Want to make an easy poke cake? Try out French Vanilla Poke Cake it’s super easy to make and has a sweet marshmallow flavor with a slight butter-cream character.
Have you ever thought about using your coffee creamer for something other than coffee? It turns out that coffee creamer is delicious in a poke cake, especially French Vanilla! Although I like regular vanilla, for this cake I used French Vanilla for its sweet marshmallow flavor with a slight butter-cream character.
French Vanilla Poke Cake
French Vanilla Poke Cake Ingredients:
- 1 white cake mix and the ingredients your mix calls for
- 2 cups French Vanilla creamer (Coffee-mate)
- 8 oz whip cream (thawed)
- 1 Cup toffee bits (optional)
French Vanilla Poke Cake Directions:
Start with the white cake mix. Make it according to the directions, but instead of water use French Vanilla Coffee-Mate Creamer, eggs and oil. Baked according to the directions on the box in a 13×9 pan.
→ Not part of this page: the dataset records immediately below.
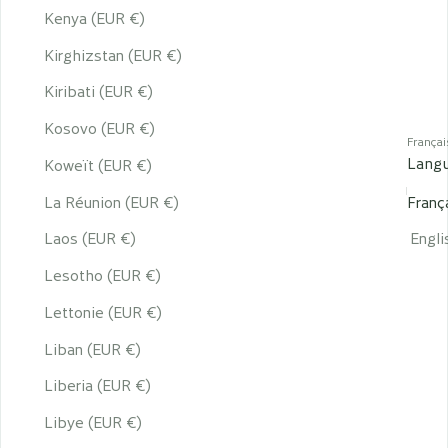
Kenya (EUR €)
Kirghizstan (EUR €)
Kiribati (EUR €)
Kosovo (EUR €)
Françai
Lang
Koweït (EUR €)
La Réunion (EUR €)
Franç
Laos (EUR €)
Engli
Lesotho (EUR €)
Lettonie (EUR €)
Liban (EUR €)
Liberia (EUR €)
Libye (EUR €)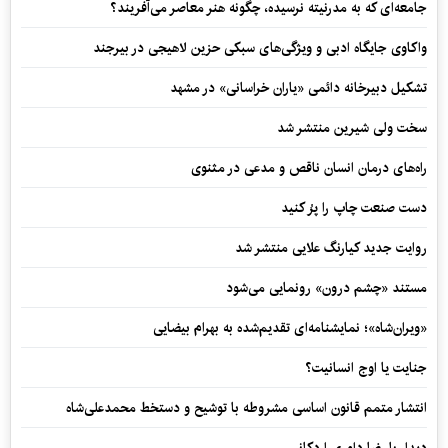
جامعه‌ای که به مدرنیته نرسیده، چگونه هنر معاصر می‌آفریند؟
واکاوی جایگاه ادبی و ویژگی‌های سبکی حزین لاهیجی در بیرجند
تشکیل دبیرخانه دائمی «یاران خراسانی» در مشهد
سخت ولی شیرین منتشر شد
راه‌های درمان انسان ناقص و مدعی در مثنوی
دست صنعت چاپ را پرُ کنید
روایت جدید کیارنگ علایی منتشر شد
مستند «چشم درون» رونمایی می‌شود
«ویران‌شاه»؛ نمایشنامه‌ای تقدیم‌شده به بهرام بیضایی
جنایت یا اوج انسانیت؟
انتشار متمم قانون اساسی مشروطه با توشیح و دستخط محمدعلی‌شاه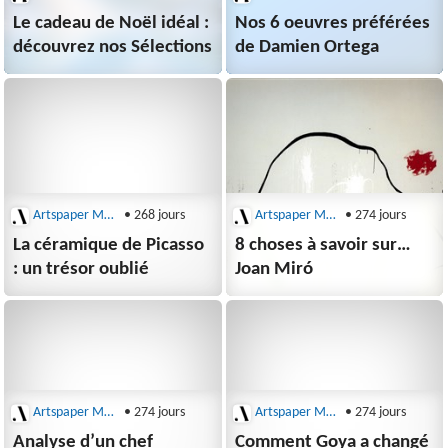
Le cadeau de Noël idéal :
Nos 6 oeuvres préférées
découvrez nos Sélections
de Damien Ortega
Artspaper Magazine
• 268 jours
Artspaper Magazine
• 274 jours
La céramique de Picasso
8 choses à savoir sur…
: un trésor oublié
Joan Miró
Artspaper Magazine
• 274 jours
Artspaper Magazine
• 274 jours
Analyse d’un chef
Comment Goya a changé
After the cake has cooled, poke holes with a wooden spoon handle and pour 1 cup of French Vanilla Coffee-mate. Place the cake into the refrigerator to chill for at least an hour while the absorbs the creamer.
Once the creamer has been absorbed and the cake is chilled top it with whip cream and toffee bits. (You could use any fun topping. I just happen to love toffee.)
One nice thing about making a poke cake is that they freeze quite well. You could easily freeze this cake and then just get a piece out here and there whenever you need something sweet to eat.
Another one of my favorite poke cakes is a “Better than Sex Cake” and Lemon Blueberry Poke Cake!
French Vanilla Poke Cake

French Vanilla Poke Cake is super easy to make and has a sweet marshmallow flavor with slight butter-cream character.
Ingredients
- 1 white cake mix and the ingredients your mix calls for
- 2 cups French Vanilla creamer
- 8 ozs whip cream (thawed)
- 1 Cup toffee bits (optional)
Instructions
- Start with the white cake mix. Make it according to the directions, but instead of water use French Vanilla Coffee-Mate Creamer, eggs and oil.
- Baked according to the directions on the box in a 13×9 pan.
- After the cake has cooled, poke holes with a wooden spoon handle and pour 1 cup of French Vanilla Coffee-mate.
- Place the cake into the refrigerator to chill for at least an hour while the absorbs the creamer.
- One the creamer has absorbed and the cake is chilled top with whip cream and toffee bits.